An intricately woven sweetness, heartache guitars speak out and flutter with tremolo, an ethereal echo harmony in the isolation of emerald green and seeping forests; “Howling at The Clouds” cloaks a soundscape in woeful bloom. Distorted vision, heavy fuzz overwhelms the being into breathing, the warmth of comfort in sadness. A fall to Heaton’s dreamlike vocals confessing, caressing:
“It’s a long way home…”
Reflective in tone, a formidable heaviness acute in conjunction with the enchanting nature of Heaton’s vocals provoke difficult, liberating moments of introspection. The cacophony of emotions as the reverberation, the delay and speaking in distortion. Breaking through layers of dark ambience into an animated electronic beat; quick and urgent, uplifting in its enthusiasm – merging the melancholia in post-rock melodies with the excitement of synth-wave experimentation and expression. Waves of experimentation in mood, rising and crashing in urgency and glowing woe, continue to break traditional song structures. A feeling all so human, swallowed in a sea of ever building houses and destroying them – a structured chord tempo reminiscient of the slow dark of black-metal, an emergence of the genre’s signature percussive blast; yet unimposing. Gathered into one, the darkness of a soundscape dissolves.

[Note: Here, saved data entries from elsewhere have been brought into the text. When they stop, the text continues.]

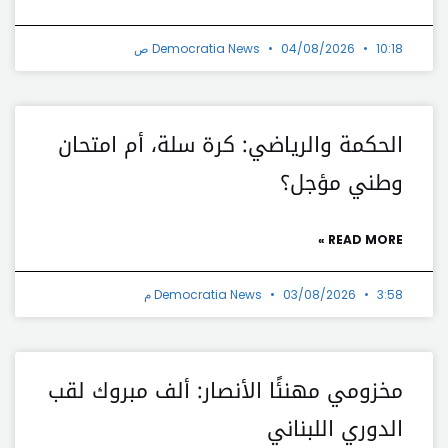
10:18 ص
04/08/2026
Democratia News
الحكمة والرياضي: كرة سلة، أم امتحان
وطني مؤجل؟
READ MORE »
3:58 م
03/08/2026
Democratia News
مخزومي مهنئًا الأنصار: ألف مبروك لقب
الدوري اللبناني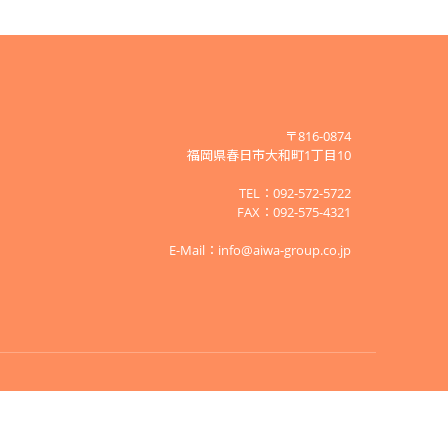
〒816-0874
福岡県春日市大和町1丁目10
TEL：092-572-5722
FAX：092-575-4321
E-Mail：
info@aiwa-group.co.jp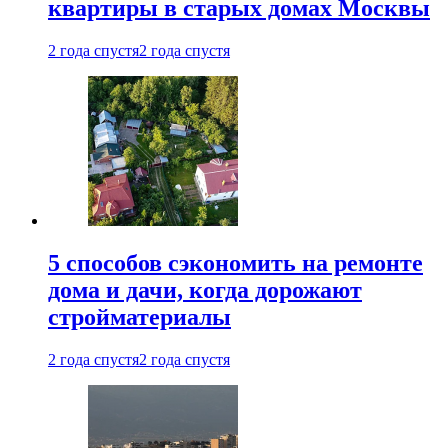
квартиры в старых домах Москвы
2 года спустя
2 года спустя
5 способов сэкономить на ремонте
дома и дачи, когда дорожают
стройматериалы
2 года спустя
2 года спустя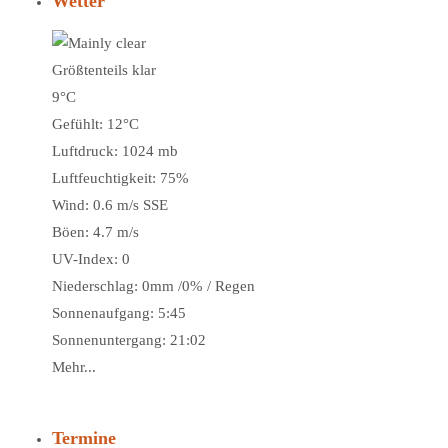
Wetter
Größtenteils klar
9°C
Gefühlt: 12°C
Luftdruck: 1024 mb
Luftfeuchtigkeit: 75%
Wind: 0.6 m/s SSE
Böen: 4.7 m/s
UV-Index: 0
Niederschlag:
0mm
/
0%
/
Regen
Sonnenaufgang: 5:45
Sonnenuntergang: 21:02
Mehr...
Termine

The tender glitter of a starlit bruise cries to the touch in Evaporate – the hypnotic traverse of post-rock and electronica, a loving cacophony of experimental aurora borealis blinding in auditory mesmer; the haunting sadness in twinkling guitars, the wandering ghosts of Heaton’s chilling vocals – a delicate anger in distortion, and a honeyed heartbreak in electronic texture. Evaporate as an album glitters in a full moon engulf, a twilight world built in a seascape of sorrow. Midas Fall embrace the crashing tides in tender flow, shimmering in the radiance of colour and glow; the swaying angler’s light in the dark, an urge to be submerged beneath the blackened waters in stunning liberation. A heaviness to be carried with shimmering pride, a light to be held in our palms and swallowed with ardor; Midas Fall’s kaleidoscopic folklore rings pure in the cold shine of their auditory journey, with Evaporate nestling within the rib-cage and singing soulfully with their heart.